Todas estas noções caem na relação causa-efeito. Todas estas noções resultam de uma vivência do tempo como uma entidade ambígua, que permite previsibilidade nalguns actos, mas não deixa de trazer uma associada imprevisibilidade. A previsibilidade deu-nos um pensamento não caótico, e a imprevisibilidade deu-nos um pensamento interminável... a ausência de ambos os aspectos remeteria à loucura.

Qual foi a causa da fama de Hércules, senão o efeito que ela teve?
Perante trabalhos em que improvavelmente sobreviveria, a sua sobrevivência com sucesso ditou o registo.
Por isso, quando Héracles é elevado ao panteão de divindade, é pela improbabilidade do feito, como se o universo tivesse decidido o resultado antes dele acontecer. Isso só é atestado após os acontecimentos, é um privilégio decorativo dos poetas, pois os escritos não se sujeitam à ordem temporal.
O herói era antes de o ser, porque afinal era filho de Zeus... mas a paternidade divina só foi atestada após a vivência humana singular. Antes disso seria visto como um igual pelos outros.

Há associações entre acontecimentos que são convenientes, pois ao aproveitarem a ordem no mundo não-caótico servem a vivência futura pela previsão, e disso é feita a ciência. Bebendo no passado podemos prever uma parte do futuro... mas apenas uma parte dele. Sobre o imprevisível parece que nada se poderia dizer, mas não é assim - podemos compreender o imprevisível sem o prever. A previsão seria logicamente impossível, por definição, mas a compreensão não conhece limitação... e é pelo menos fácil compreender que o imprevisível nos é necessário.
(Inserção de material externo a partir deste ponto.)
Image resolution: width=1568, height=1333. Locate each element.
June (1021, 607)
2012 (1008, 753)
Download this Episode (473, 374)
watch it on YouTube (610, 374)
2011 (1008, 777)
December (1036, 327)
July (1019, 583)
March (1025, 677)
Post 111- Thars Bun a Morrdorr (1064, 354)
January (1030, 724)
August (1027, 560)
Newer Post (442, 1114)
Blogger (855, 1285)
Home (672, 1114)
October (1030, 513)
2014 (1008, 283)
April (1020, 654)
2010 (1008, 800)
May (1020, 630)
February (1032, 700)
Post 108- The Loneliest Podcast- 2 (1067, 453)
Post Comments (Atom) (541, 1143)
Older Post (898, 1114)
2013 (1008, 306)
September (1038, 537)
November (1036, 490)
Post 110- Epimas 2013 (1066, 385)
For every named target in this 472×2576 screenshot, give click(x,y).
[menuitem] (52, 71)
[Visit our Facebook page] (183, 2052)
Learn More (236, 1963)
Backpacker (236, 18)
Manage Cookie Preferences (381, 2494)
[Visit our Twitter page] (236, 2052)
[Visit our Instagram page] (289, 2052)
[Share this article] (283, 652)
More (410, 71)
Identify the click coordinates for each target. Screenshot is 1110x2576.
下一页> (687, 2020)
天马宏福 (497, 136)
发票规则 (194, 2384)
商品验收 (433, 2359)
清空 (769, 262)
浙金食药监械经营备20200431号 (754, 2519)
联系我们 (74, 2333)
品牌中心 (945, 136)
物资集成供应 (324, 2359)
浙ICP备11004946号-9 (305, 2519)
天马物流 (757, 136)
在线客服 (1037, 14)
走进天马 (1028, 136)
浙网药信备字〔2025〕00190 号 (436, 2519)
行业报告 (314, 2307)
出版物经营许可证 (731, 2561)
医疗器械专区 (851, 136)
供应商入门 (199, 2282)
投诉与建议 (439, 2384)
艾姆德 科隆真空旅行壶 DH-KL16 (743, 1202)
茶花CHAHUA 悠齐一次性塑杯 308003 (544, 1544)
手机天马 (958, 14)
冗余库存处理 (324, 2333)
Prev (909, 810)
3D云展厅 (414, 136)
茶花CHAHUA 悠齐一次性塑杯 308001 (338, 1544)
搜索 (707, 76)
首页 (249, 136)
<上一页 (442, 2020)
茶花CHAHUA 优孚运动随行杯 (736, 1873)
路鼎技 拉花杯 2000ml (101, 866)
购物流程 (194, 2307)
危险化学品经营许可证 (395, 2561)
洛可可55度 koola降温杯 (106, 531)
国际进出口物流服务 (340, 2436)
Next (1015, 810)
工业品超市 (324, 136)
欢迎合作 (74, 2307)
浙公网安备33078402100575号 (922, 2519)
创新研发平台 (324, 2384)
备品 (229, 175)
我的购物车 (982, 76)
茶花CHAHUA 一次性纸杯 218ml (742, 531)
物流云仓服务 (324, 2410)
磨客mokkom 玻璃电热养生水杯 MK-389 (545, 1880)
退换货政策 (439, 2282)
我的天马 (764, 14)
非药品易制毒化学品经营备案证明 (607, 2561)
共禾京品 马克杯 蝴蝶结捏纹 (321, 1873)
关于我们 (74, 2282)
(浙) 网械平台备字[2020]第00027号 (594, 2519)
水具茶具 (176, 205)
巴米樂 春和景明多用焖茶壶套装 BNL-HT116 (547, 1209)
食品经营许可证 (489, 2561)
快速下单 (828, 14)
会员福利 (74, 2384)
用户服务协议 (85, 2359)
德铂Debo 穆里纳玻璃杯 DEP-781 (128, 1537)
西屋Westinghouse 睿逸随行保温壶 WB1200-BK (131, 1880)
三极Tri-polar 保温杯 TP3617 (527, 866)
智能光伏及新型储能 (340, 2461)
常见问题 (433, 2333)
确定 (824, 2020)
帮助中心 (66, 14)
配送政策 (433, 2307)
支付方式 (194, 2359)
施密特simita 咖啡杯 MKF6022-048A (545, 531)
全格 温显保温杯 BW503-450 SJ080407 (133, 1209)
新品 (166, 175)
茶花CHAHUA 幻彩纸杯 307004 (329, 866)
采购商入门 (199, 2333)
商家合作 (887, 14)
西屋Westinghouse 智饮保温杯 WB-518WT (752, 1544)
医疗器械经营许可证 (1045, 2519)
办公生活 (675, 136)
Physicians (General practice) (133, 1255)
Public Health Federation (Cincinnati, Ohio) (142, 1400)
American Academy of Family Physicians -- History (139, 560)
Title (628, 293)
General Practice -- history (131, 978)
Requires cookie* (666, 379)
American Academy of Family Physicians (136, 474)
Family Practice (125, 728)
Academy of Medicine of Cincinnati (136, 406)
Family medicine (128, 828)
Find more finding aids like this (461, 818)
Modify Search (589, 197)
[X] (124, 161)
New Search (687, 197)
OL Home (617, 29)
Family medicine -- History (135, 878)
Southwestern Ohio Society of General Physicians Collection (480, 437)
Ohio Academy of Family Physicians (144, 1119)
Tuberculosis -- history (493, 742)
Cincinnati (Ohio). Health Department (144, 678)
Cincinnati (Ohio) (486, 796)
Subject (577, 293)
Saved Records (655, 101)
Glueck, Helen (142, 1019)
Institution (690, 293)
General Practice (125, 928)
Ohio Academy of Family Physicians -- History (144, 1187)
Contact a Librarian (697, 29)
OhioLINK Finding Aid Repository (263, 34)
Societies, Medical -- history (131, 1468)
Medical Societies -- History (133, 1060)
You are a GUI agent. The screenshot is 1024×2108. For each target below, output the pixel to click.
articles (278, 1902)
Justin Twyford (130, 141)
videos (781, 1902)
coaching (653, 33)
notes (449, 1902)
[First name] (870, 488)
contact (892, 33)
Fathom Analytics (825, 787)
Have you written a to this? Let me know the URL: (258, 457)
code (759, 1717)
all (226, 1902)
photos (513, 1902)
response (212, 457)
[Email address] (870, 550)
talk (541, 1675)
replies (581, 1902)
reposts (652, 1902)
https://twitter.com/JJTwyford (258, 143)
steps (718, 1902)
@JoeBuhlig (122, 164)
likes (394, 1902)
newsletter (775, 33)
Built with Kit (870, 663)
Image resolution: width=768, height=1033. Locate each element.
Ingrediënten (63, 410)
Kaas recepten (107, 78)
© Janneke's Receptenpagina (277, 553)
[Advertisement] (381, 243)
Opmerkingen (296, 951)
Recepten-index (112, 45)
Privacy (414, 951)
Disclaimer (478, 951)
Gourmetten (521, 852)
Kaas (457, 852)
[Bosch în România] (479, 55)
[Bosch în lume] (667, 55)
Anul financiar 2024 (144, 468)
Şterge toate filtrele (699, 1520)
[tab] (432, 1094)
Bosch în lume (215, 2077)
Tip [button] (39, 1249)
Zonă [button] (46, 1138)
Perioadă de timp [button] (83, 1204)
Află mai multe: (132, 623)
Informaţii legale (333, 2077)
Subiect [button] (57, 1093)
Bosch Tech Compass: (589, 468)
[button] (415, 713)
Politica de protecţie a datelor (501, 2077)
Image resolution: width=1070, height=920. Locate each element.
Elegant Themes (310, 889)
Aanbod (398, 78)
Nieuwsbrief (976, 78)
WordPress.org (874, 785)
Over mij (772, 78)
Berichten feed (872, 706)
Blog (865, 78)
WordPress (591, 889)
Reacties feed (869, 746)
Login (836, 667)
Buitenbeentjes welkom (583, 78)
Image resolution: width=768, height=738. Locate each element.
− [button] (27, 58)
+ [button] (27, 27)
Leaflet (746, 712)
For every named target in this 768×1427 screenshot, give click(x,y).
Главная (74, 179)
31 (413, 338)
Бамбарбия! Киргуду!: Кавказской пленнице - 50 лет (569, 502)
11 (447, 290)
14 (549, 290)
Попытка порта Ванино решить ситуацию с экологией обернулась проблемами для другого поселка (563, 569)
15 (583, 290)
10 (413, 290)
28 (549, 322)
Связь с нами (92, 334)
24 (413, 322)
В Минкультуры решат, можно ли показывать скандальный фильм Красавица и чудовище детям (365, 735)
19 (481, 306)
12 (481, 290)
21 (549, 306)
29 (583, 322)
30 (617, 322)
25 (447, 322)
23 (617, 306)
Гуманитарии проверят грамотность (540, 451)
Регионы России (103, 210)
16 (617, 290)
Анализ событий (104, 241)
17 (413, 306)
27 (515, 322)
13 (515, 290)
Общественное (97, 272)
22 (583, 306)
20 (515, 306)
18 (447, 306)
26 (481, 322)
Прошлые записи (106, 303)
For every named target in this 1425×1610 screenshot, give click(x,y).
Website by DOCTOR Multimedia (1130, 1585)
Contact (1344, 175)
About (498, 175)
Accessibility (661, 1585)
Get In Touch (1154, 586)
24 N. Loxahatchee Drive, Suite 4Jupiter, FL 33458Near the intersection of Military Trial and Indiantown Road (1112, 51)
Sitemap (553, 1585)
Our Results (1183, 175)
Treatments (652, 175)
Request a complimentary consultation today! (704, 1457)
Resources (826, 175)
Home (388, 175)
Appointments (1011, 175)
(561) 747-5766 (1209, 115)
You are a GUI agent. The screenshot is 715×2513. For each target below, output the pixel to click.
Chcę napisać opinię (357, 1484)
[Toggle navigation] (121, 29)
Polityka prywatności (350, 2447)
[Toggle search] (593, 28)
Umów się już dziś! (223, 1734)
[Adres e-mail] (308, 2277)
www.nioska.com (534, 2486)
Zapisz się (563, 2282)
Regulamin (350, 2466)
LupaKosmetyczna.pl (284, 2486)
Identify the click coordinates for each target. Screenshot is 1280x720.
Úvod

A consequência vai mais além do que a ordem temporal vivenciada. Não é apenas um produto do passado, é um produto do conjunto - passado e futuro, que se revela no presente. Esse é um nexo que vai para além dos tempos, determina e revela a própria noção de tempo. Por isso, a verdade não é um assunto do passado, é também um assunto do futuro... e é essa verdade futura que faz surgir o passado como consequência. Do ponto de vista do pensador, há um tempo de raciocínio que é independente do tempo presenciado e a consequência é uma noção do passado para o futuro, na compreensão. Porém, libertando-se desse aspecto da compreensão do observador, a consequência não está presa a nenhuma ordem temporal. A existência de um passado que justifique o presente é um nexo necessário à própria existência, sob pena dela se manifestar como infundada pelo pensamento que a contempla. E é esse nexo de existência que remete o futuro como causa do passado. O passado não é suficiente para o nexo existencial, já que o passado poderia remeter para qualquer existência, ou até para a não-existência absoluta. Só depois de se cumprir no futuro completo é que a consciência despertou e renasceu para se contemplar, podendo então ver o futuro como um passado inconsciente.